Musik liegt in der Luft

In Hamburg werden U- und andere Bahnhöfe mit Klassik beschallt. Sie soll das Wohlbefinden der Fahrgäste erhöhen und Junkies vertreiben. Eine Reise zu den Schallquellen

Geht man in Bremen oder Hannover durch den Bahnhof, hört man: Schritte, Stimmen, Durchsagen, alle möglichen Geräusche, die so ein Bahnhof eben macht. Am Hamburger Hauptbahnhof gibt es diese Geräusche auch, aber da ist noch etwas. Man hört es, wenn man Richtung U-Bahn geht oder Richtung Wandelhalle. Es schleicht sich ins Bewusstsein, es wird lauter, es ist Musik, gemacht von Orchestern, die nach batteriegetriebenen Häschen klingen, aber das ist vielleicht Geschmackssache. Die Musik scheint keinen Anfang zu haben und kein Ende, und: sie verfolgt einen weiter, hinein in die U-Bahnstationen der Stadt, in die Passagen und Fußgängertunnel.

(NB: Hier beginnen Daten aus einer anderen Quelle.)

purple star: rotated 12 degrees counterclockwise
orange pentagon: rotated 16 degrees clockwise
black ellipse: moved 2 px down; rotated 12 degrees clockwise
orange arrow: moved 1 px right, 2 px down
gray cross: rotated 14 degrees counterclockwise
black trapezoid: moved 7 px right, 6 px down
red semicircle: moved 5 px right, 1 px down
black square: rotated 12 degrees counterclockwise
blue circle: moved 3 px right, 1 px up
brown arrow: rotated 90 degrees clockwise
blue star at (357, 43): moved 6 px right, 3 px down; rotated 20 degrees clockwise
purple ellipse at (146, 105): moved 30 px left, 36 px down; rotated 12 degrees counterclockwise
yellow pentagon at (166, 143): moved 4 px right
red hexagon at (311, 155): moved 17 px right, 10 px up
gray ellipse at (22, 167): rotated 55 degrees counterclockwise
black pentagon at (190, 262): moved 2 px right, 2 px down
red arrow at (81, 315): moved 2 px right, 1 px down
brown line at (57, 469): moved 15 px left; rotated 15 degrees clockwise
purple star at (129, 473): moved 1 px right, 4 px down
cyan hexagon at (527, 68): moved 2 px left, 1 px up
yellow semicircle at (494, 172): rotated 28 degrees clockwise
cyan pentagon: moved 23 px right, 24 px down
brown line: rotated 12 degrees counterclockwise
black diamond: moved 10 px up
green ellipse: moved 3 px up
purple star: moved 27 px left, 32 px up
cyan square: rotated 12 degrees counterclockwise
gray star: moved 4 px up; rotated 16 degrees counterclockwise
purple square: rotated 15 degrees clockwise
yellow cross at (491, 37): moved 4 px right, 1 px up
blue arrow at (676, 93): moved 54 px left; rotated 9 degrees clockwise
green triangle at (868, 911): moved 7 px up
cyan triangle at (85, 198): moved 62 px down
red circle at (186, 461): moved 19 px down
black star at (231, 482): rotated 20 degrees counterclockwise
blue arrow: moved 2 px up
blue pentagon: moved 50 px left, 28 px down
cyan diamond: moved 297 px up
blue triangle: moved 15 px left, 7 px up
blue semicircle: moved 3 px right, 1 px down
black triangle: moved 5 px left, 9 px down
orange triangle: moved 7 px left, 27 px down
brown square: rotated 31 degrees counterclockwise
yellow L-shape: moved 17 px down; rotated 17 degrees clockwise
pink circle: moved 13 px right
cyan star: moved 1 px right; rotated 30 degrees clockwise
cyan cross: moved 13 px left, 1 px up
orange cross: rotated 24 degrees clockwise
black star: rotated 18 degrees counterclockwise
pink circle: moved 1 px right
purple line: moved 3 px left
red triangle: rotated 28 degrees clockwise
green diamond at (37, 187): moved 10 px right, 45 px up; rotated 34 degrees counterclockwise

31 Hamburger U-Bahn-Stationen werden inzwischen mit Klassischer Musik beschallt. 15 weitere werden darauf vorbereitet, und es ist kein Ende in Sicht: „Die Musik ist eine angenehme Untermalung für die Reisenden“, sagt Andreas Ernst, der Pressesprecher der Hamburger Hochbahn. Und das ist noch nicht alles: Seit die Hamburger U-Bahn Klassik spielt, habe es „eine deutliche Verdrängung der Betäubungsmittelszene“ gegeben.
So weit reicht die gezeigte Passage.